1. ## union

For each $r \in \mathbb{Q}$, let $L_r = \{r \}_{\mathbb{R}}^{\mathcal{C}}$ (e.g. the complement of the set of a rational).

(a) Find $\bigcup_{r \in \mathbb{Q}} L_{r}$.

(b) Find $\bigcap_{r \in \mathbb{Q}} L_{r}$.

If we arrange the set of rationals in an ordered sequence, then $\bigcup_{r \in \mathbb{Q}} L_{r} = \mathbb{R} \ \backslash \ \{r_{n}\}$ and $\bigcap_{r \in \mathbb{Q}} L_{r} = I$ where $I$ are the irrational numbers?

Is this correct? Because for the union, you can fill in all the previous "holes" but will still be left with a hole.

2. Originally Posted by particlejohn
For each $r \in \mathbb{Q}$, let $L_r = \{r \}_{\mathbb{R}}^{\mathcal{C}}$ (e.g. the complement of the set of a rational).
Are you saying that $\left( {\forall r \in Q} \right)\left[ {L_r = \left( { - \infty ,r} \right) \cup \left( {r,\infty } \right)} \right]$?
If not, what in the world are you trying to ask?

3. Yes. For example, $L_{1} = \mathbb{R} \ \backslash \{1 \}$, $L_{1/2} = \mathbb{R} - \backslash \ \{1/2\}$ etc...
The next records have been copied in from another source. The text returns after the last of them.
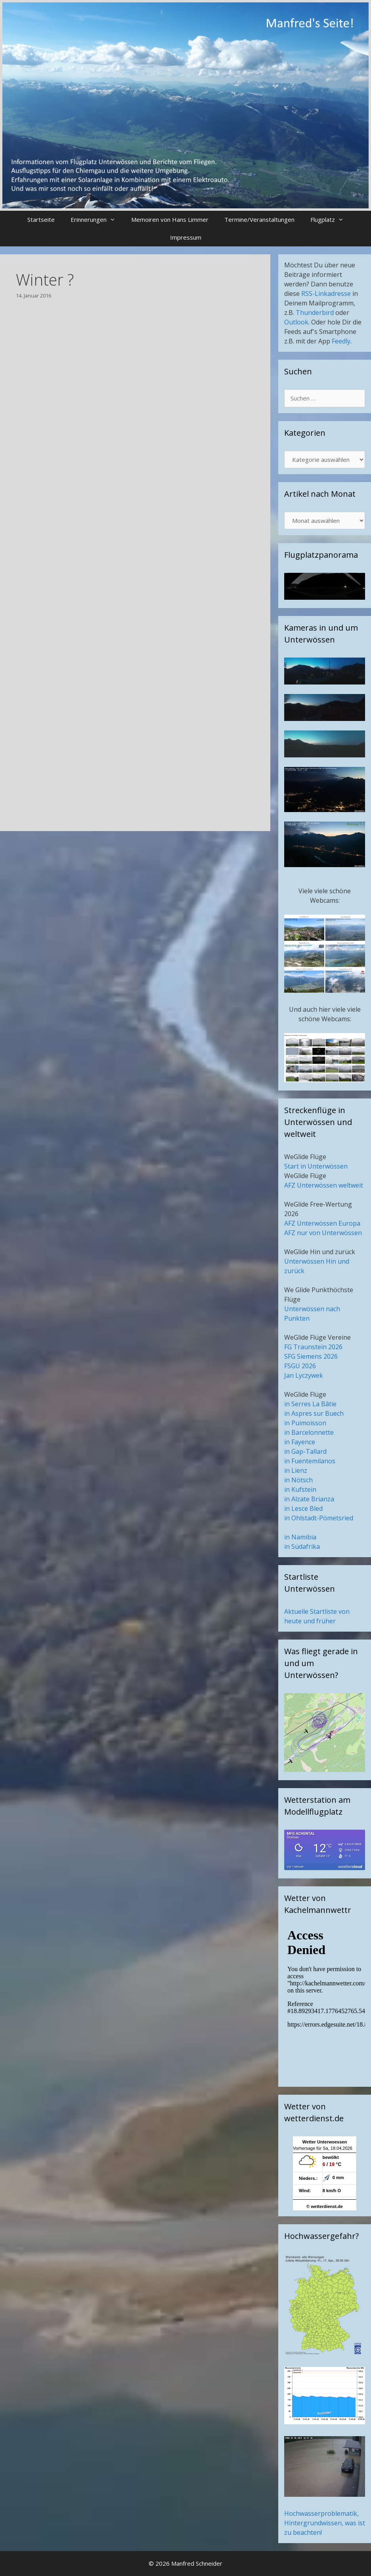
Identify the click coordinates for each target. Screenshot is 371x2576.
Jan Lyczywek (303, 1375)
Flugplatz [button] (331, 220)
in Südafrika (302, 1546)
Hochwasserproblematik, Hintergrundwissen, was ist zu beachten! (324, 2523)
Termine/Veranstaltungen (259, 219)
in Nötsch (298, 1480)
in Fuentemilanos (309, 1461)
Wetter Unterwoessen (324, 2141)
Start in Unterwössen (316, 1166)
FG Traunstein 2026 (313, 1346)
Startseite (41, 219)
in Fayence (299, 1442)
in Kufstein (300, 1489)
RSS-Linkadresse (326, 293)
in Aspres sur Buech (314, 1413)
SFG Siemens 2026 (311, 1356)
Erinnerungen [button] (97, 220)
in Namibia (300, 1537)
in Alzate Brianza (309, 1499)
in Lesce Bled (303, 1508)
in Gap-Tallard (305, 1451)
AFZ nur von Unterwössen (323, 1232)
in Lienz (295, 1470)
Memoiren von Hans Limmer (169, 219)
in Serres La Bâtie (310, 1404)
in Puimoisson (305, 1423)
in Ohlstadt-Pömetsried (318, 1518)
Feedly (341, 341)
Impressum (185, 237)
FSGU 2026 (300, 1365)
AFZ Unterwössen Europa (322, 1223)
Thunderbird (315, 312)
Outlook (296, 322)
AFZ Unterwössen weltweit (323, 1185)
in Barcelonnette (309, 1432)
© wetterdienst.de (324, 2206)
4. I think its similar to Cantor's diagonal method. At the last step you will still have one hole to fill for the union?

5. or because it is infinite and so you will not have a hole?

6. If you consider this $2 \in L_1 \;\& \;1 \in L_2 \; \Rightarrow \;L_1 \cup L_2 = \mathbb{R}$, it will follow at once that $\bigcup\limits_{r \in \mathbb{Q}} {L_r } = \mathbb{R}$.